KFAC support in BatchNorm (eval mode) #259

pyun-ram · 2022-09-01T06:55:10Z

Hi,

Thanks for the repo! This is really a nice work.
I am planning to calculate the KFAC with backpack. But it raises the following error:

NotImplementedError: Extension saving to kfac does not have an extension for Module <class 'torch.nn.modules.batchnorm.BatchNorm2d'>

My network is as follows:

model = nn.Sequential(
            nn.Conv2d(1, 8, 3, stride=3),
            nn.BatchNorm2d(8),
            nn.ReLU(),
            nn.Conv2d(8, 4, 3, stride=3),
            nn.BatchNorm2d(4),
            nn.ReLU(),
            nn.Flatten(),
            nn.Linear(36, 10))
loss = nn.CrossEntropyLoss()

When calculating the KFAC with:

    model_ = extend(model.eval())
    logits = model_(X)
    loss = extend(loss_func)(logits, Y)
    with backpack(KFAC(mc_samples=1000)):
        loss.backward()

It raises the not implemented error. I am wondering whether calculating KFAC in a network with BN layers in the middle is supported by backpack? It seems like it should be supported, since it successfully works in ResNet.

Thanks

The text was updated successfully, but these errors were encountered:

f-dangel · 2022-09-01T13:26:03Z

Hi, thanks for your question!

Just to make sure I'm getting it right: You want to compute KFAC for the Conv2d and Linear layers in your network, or do you want to compute KFAC for the parameters of the BatchNorm2d layer? (For the latter, I'm not sure if KFAC is defined)

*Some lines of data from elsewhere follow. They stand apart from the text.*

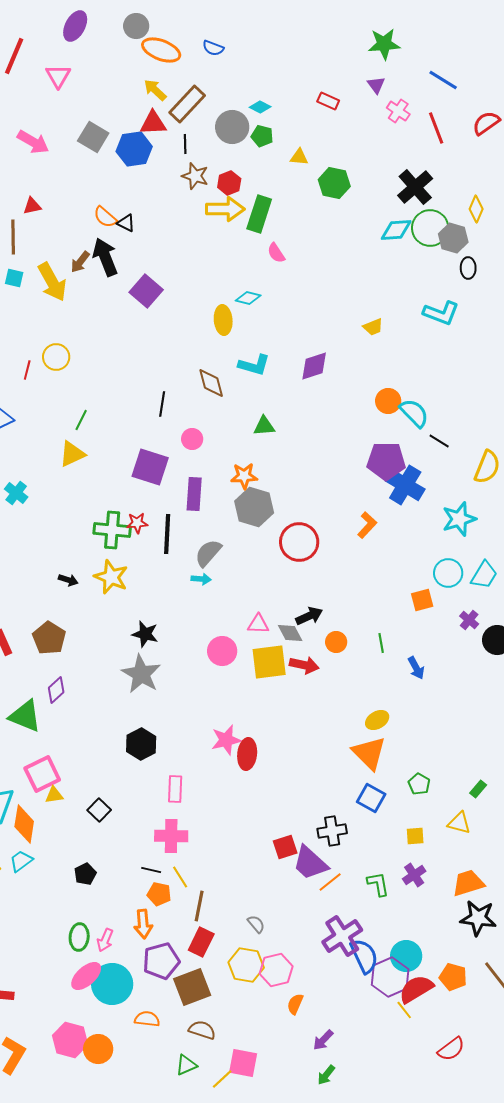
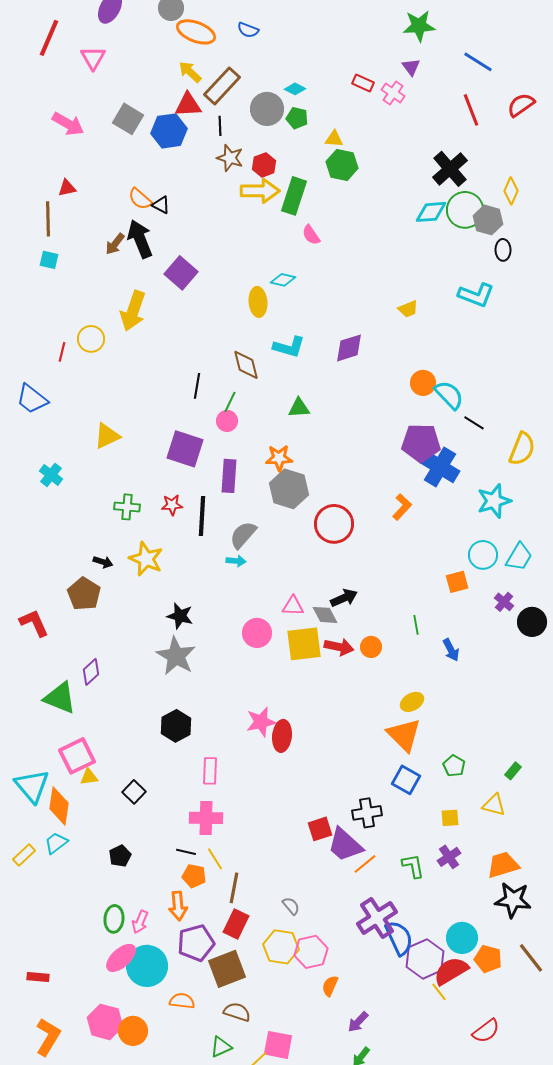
pink cross: (398, 111) -> (393, 93), moved
green hexagon: (334, 183) -> (342, 165), moved
yellow arrow: (52, 282) -> (133, 311), moved, turned 48
green line: (81, 420) -> (230, 402), moved
green cross: (112, 530) -> (127, 507), moved, size x0.7
brown pentagon: (49, 638) -> (84, 594), moved
orange circle: (336, 642) -> (371, 647), moved
cyan circle: (406, 956) -> (462, 938), moved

pyun-ram · 2022-09-01T13:43:04Z

Indeed, I want to compute the KFAC for the parameters of Conv2d, Linear and BatchNorm2d layer.
Is it possible to achieve this?

f-dangel · 2022-09-01T14:03:26Z

BackPACK can compute KFAC for Linear and Conv2d layers, but not for BatchNorm2d. I don't know how the KFAC papers deal with batch normalization. Do you know? If so, one could implement this missing feature

Sadly, there is no easy way to tell BackPACK to ignore the parameters of batch norm layers, because it tries to compute its quantities on all parameters that have requires_grad=True.

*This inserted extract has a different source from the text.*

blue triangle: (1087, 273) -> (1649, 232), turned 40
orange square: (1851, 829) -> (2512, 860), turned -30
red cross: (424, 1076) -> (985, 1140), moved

If you want to get KFAC for the supported layers, you will have to set p.requires_grad=False for the BN parameters. But then you also won't get their gradient.

pyun-ram · 2022-09-02T02:47:53Z

Thanks for the prompt reply! Yep, I have not seen some paper discussing the KFAC calculation for BN either...

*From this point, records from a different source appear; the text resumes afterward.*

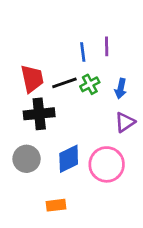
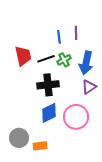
blue arrow: (121, 89) -> (86, 63), size x1.6
black cross: (39, 114) -> (48, 85), moved
gray circle: (27, 159) -> (19, 138), moved

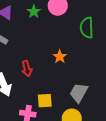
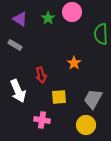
yellow square: (45, 101) -> (59, 97), moved

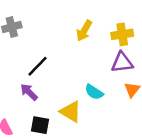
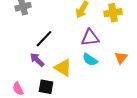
purple triangle: (122, 63) -> (90, 38), moved
yellow triangle: (71, 112) -> (63, 68), moved

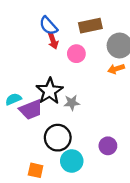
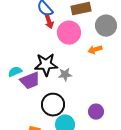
pink circle: (76, 54) -> (69, 33), size x1.5
orange arrow: (116, 69) -> (95, 50), moved
black star: (50, 91) -> (46, 65), turned 30

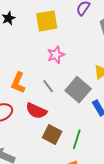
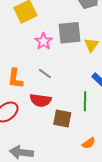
gray square: (78, 90) -> (70, 33), moved, turned -30
green line: (77, 139) -> (85, 101), moved

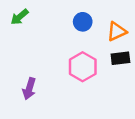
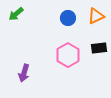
orange triangle: (117, 32) -> (96, 16), moved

To get the KFAC for the supported layers (Linear and Conv2d), I found a way to bypass the NotImplementedError.

# Extend hbp/__init__.py by
class HBP(SecondOrderBackpropExtension):
    def __init__(
        self,
        curv_type,
        loss_hessian_strategy,
        backprop_strategy,
        ea_strategy,
        savefield="hbp",
    ):
        ...
        super().__init__(
            savefield=savefield,
            fail_mode="ERROR",
            module_exts={
                ...
                Identity: custom_module.HBPScaleModule(),
                BatchNorm2d: batchnorm_nd.HBPBatchNormNd(),
            },
        )

# The HBPBatchNormNd is defined as
from backpack.core.derivatives.batchnorm_nd import BatchNormNdDerivatives
from backpack.extensions.secondorder.hbp.hbpbase import HBPBaseModule

class HBPBatchNormNd(HBPBaseModule):
    def __init__(self):
        super().__init__(BatchNormNdDerivatives(), params=None)

With such modification, it works without raising the error. I am not quite sure whether it is the right manner. Do you have any advice?

f-dangel · 2022-09-02T06:15:31Z

Hi,

that workaround looks good! Indeed, this will ignore the BN parameters, while keeping BackPACK's backpropagation through the layer for KFAC intact.

pyun-ram · 2022-09-02T07:04:00Z

That's a great relief! :)

f-dangel · 2022-09-02T07:14:54Z

One way to get started on this would be to add support for KFAC in BatchNorm in evaluation mode.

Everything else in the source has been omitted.